Early human settlements were typically based on low-lying hills or mounds.
Five types of archaeological mound have been noted in the Amazon region: shell refuse and artificial mounds, artificial earth platforms for entire villages, earth mounds and ridges for cultivation, causeways and canals, and figurative mounds, both geometric and biomorphic.[29]
Shell mounds were the earliest; they represent piles of human refuse and are mainly dated between 7500 and 4000 BP. They all represent pottery age cultures; no preceramic shell mounds have been documented so far by archaeologists.
Figurative mounds are the latest chronologically.

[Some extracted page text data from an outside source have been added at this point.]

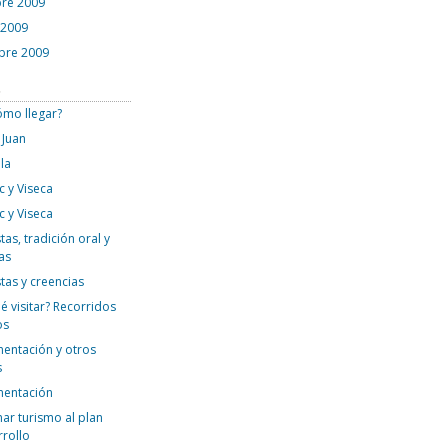
re 2009
 2009
bre 2009
s
ómo llegar?
 Juan
la
c y Viseca
c y Viseca
tas, tradición oral y
as
stas y creencias
é visitar? Recorridos
os
mentación y otros
s
mentación
ar turismo al plan
rrollo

Artificial earth platforms for entire villages are the second type of mounds. They are best represented by the Marajoara culture.
There is ample evidence for complex large-scale, pre-Columbian social formations, including chiefdoms, in many areas of Amazonia (particularly the inter-fluvial regions) and even large towns and cities.[30] For instance the pre-Columbian culture on the island of Marajó may have developed social stratification and supported a population of 100,000 people.[31] The Native Americans of the Amazon rain forest may have used Terra preta to make the land suitable for the large-scale agriculture needed to support large populations and complex social formations such as chiefdoms.[31]
Many indigenous tribes engaged in constant warfare. James Stuart Olson wrote: "The Munduruku expansion dislocated and displaced the Kawahíb, breaking the tribe down into much smaller groups... [Munduruku] first came to the attention of Europeans in 1770 when they began a series of widespread attacks on Brazilian settlements along the Amazon River.